PROBLEM STATEMENT
Write out all entries word for word.

======== THE INPUT

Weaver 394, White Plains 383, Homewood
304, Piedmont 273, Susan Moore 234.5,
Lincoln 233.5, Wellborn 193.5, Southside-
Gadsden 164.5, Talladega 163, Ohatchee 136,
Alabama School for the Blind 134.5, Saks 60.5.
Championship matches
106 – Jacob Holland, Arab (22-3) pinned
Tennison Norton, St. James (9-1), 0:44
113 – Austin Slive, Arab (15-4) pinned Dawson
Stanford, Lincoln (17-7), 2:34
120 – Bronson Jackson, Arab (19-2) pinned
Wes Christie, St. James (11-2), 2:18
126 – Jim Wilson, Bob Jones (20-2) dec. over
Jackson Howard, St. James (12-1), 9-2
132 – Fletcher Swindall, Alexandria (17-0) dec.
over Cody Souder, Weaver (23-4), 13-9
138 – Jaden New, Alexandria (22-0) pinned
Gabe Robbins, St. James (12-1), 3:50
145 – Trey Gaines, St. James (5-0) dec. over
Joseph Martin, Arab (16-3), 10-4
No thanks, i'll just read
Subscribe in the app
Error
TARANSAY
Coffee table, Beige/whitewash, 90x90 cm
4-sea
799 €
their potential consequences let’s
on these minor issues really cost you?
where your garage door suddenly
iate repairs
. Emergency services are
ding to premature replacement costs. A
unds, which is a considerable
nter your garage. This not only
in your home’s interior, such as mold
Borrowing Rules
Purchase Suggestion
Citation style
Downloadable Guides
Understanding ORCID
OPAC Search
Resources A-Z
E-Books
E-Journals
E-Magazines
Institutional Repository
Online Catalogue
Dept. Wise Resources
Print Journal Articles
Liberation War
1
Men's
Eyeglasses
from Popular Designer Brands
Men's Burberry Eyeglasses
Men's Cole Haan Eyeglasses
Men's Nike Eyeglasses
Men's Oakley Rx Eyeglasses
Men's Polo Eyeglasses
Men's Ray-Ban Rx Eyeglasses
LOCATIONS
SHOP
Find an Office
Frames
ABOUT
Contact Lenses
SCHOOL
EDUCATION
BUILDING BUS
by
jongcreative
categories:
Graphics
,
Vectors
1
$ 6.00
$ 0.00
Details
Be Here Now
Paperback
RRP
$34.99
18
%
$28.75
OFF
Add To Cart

================

RESPONSE TO THE TASK
Weaver 394, White Plains 383, Homewood
304, Piedmont 273, Susan Moore 234.5,
Lincoln 233.5, Wellborn 193.5, Southside-
Gadsden 164.5, Talladega 163, Ohatchee 136,
Alabama School for the Blind 134.5, Saks 60.5.
Championship matches
106 – Jacob Holland, Arab (22-3) pinned
Tennison Norton, St. James (9-1), 0:44
113 – Austin Slive, Arab (15-4) pinned Dawson
Stanford, Lincoln (17-7), 2:34
120 – Bronson Jackson, Arab (19-2) pinned
Wes Christie, St. James (11-2), 2:18
126 – Jim Wilson, Bob Jones (20-2) dec. over
Jackson Howard, St. James (12-1), 9-2
132 – Fletcher Swindall, Alexandria (17-0) dec.
over Cody Souder, Weaver (23-4), 13-9
138 – Jaden New, Alexandria (22-0) pinned
Gabe Robbins, St. James (12-1), 3:50
145 – Trey Gaines, St. James (5-0) dec. over
Joseph Martin, Arab (16-3), 10-4
No thanks, i'll just read
Subscribe in the app
Error
TARANSAY
Coffee table, Beige/whitewash, 90x90 cm
4-sea
799 €
their potential consequences let’s
on these minor issues really cost you?
where your garage door suddenly
iate repairs
. Emergency services are
ding to premature replacement costs. A
unds, which is a considerable
nter your garage. This not only
in your home’s interior, such as mold
Borrowing Rules
Purchase Suggestion
Citation style
Downloadable Guides
Understanding ORCID
OPAC Search
Resources A-Z
E-Books
E-Journals
E-Magazines
Institutional Repository
Online Catalogue
Dept. Wise Resources
Print Journal Articles
Liberation War
1
Men's
Eyeglasses
from Popular Designer Brands
Men's Burberry Eyeglasses
Men's Cole Haan Eyeglasses
Men's Nike Eyeglasses
Men's Oakley Rx Eyeglasses
Men's Polo Eyeglasses
Men's Ray-Ban Rx Eyeglasses
LOCATIONS
SHOP
Find an Office
Frames
ABOUT
Contact Lenses
SCHOOL
EDUCATION
BUILDING BUS
by
jongcreative
categories:
Graphics
,
Vectors
1
$ 6.00
$ 0.00
Details
Be Here Now
Paperback
RRP
$34.99
18
%
$28.75
OFF
Add To Cart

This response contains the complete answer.